UNCUT Q&A With JOHN MARTYN
Echo-loving folk curmudgeon

Originally printed in the OCTOBER 2008 issue of Uncut, Martyn talks about Ain’t No Saint – a four-disc collection, released to coincide with his 60th birthday. For a review of the box set – click on the link in the side panel on the right.

UNCUT: What do you think of the anthology?

JOHN MARTYN: I haven’t heard it… I keep as far away from all that stuff, man. As soon as I’ve finished it, it’s gone. I love playing live, you know? It’s actually a stricter discipline than being in the studio, because you only get one shot at the gig, whereas in the studio you get loads of shots.

A lot of listeners are thrown by the way you can be quite flippant between songs and then plunge into a highly emotional rendition…
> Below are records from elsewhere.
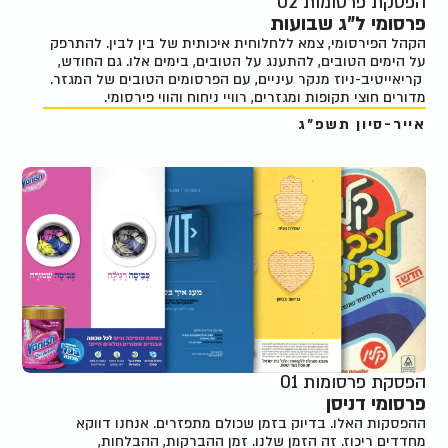
הפסקת פרסומות 02
פרסומי ל"ג שבועות
הקהל הפירסומי, צמא ללחלוחית איכותית של בין לבין. להתרפק
על הימים הטובים, להתענג על הטובים, בימים אלו. גם החודש,
קריאייטיב-ניוז מנקר עיניים, עם הפרסומים הטובים של המגזר.
מדורים חוצי תקופות ומגזרים, רוויי ניחוח והווי פירסומי.
אייר-סיון תשפ"ג
הפסקת פרסומות 01
פרסומי דניסן
ההפסקות האלו. בדיוק בזמן שכולם מתפזרים. אנחנו דווקא
מחדדים ריכוז. זה הזמן שלנו. זמן ההברקות, ההבלחות,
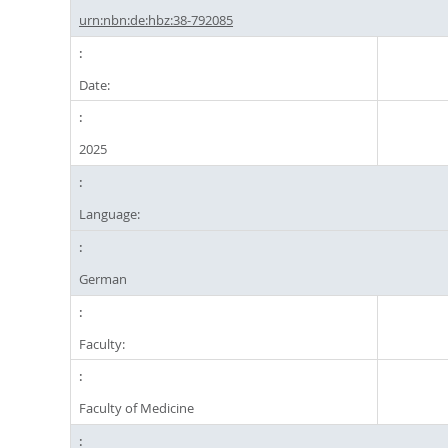
urn:nbn:de:hbz:38-792085
Date:
2025
Language:
German
Faculty:
Faculty of Medicine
Oh yeah, I like that contrast. It’s not a conscious thing, but I get carried away during the actual performance, and then I try to talk to the audience on a lighter level, ’cos otherwise we’ll all go home fucking crying. Or laughing, depending on which way you take it. I once said to the people, ‘I’ve got to tell you I love you, but oh fuck it, I hate saying that shit.’ It’s embarrassing to watch, but it was really true. I have been known to burst into tears in the middle of a song – it happened quite recently on BBC2. I had to stop and say, ‘Sorry chaps, I can’t go on.’ And I had to go out and sit in the back yard for half an hour before I could come back and sing.

Do you remember the moment you decided to buy an echo machine?

Yeah, it was the day the WEM Copicat broke down. I was using it to try and extend the sound of the fuzztone on the guitar, so I could play the same note for half an hour if I felt like it and twitch it now and again. And I bought the Echoplex, and completely by chance I found out you could make rhythmic noises with it. I was actually looking for sustain. I wanted to sound like Pharoah Sanders, actually.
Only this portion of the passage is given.